Study maps makeup of Czech household waste

Photo: The town of Jihlava

Last month students from Vienna’s University of Natural Resources and Life Sciences sank their gloved hands into piles of Czech garbage – specifically from the town of Jihlava and surrounding areas. The work was part of a project mapping household waste, including food items. I spoke to Professor Felicistas Schneider, who led her students in the study and found out for example that some Czechs triple-wrap food waste in thin baggies. But she began first by discussing the main aim of the project in connection with raising awareness and reducing food waste.

Photo: The town of Jihlava
“The wasting of food is a serious problem if nothing else than for all the resources that are needed to produce food along the value-added chain: you need a lot of water, land, resources like energy to produce it, to transport it, to make packaging material and so on. At the end of an item’s shelf life, when you get rid of it, if you don’t have proper treatment of food waste than it goes to landfills where waste is decomposed by microorganisms which creates methane and adds to green house gas emissions. One of our main focuses is to prevent food waste and map residual household waste in Austria and the Czech Republic and to promote measures helping cut food wastage.”

What are some steps that will be highlighted in the ensuing report?

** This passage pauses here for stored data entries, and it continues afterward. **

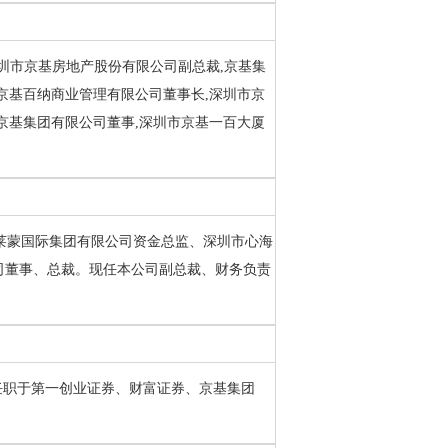
任深圳市京基房地产股份有限公司副总裁,京基集
京基百纳商业管理有限公司董事长,深圳市京
京基集团有限公司董事,深圳市京基一百大厦
。曾任莱蒙国际集团有限公司资金总监、深圳市心海
司董事、总裁。现任本公司副总裁、财务负责
。曾任职于第一创业证券、财富证券、京基集团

“We found even in earlier studies that many households don’t have a good idea of how much food they have at home and the storage: people typically buy too much bread or too much milk or they want to eat only the freshest fruits and vegetables, so they end up throwing a lot away. We offer information on how to keep products fresh, how to store it, what to hang on to and so on; a lot of people don’t really understand the meaning of the best before and use by dates: a lot of people throw out food needlessly.”

Felicistas Schneider  (right)
How many students took part in the study? I read that they sifted through four tonnes of waste… and what precautions did they have to take?

“Sorting analysis took two weeks and we split up into two groups: one for each week. There was always four of us – three students and I in the first week, and three more in the second. And of course you have to proceed with caution because you can’t know what someone might have thrown out: broken glass, knives, and so on.”

Were there peculiarities in what Czechs throw out compared to the Austrians?

“There were some differences, namely to do with varied packaging and recycling systems. In Austria, milk is packaged in corrugated cardboard but here it appeared that a lot of milk comes in milk bottles, so there was a difference in the volume of milk containers: in the Czech Republic a lot of them are getting recycled. We didn’t see those Austrian-style boxes getting thrown out.”

One Czech daily pointed out that you came across one unusual thing: a tendency by some in Jihlava to wrap up their garbage in additional garbage bags. I think I know exactly the thin bags that were described:

“This was a difference. In Austria it is not so common to have so many plastic bags and in Jihlava we saw there was more redundant use. For example, there was a case of a mysterious banana peel that was wrapped, by itself, in one little plastic bag, then in another and still another! So this was a little different!”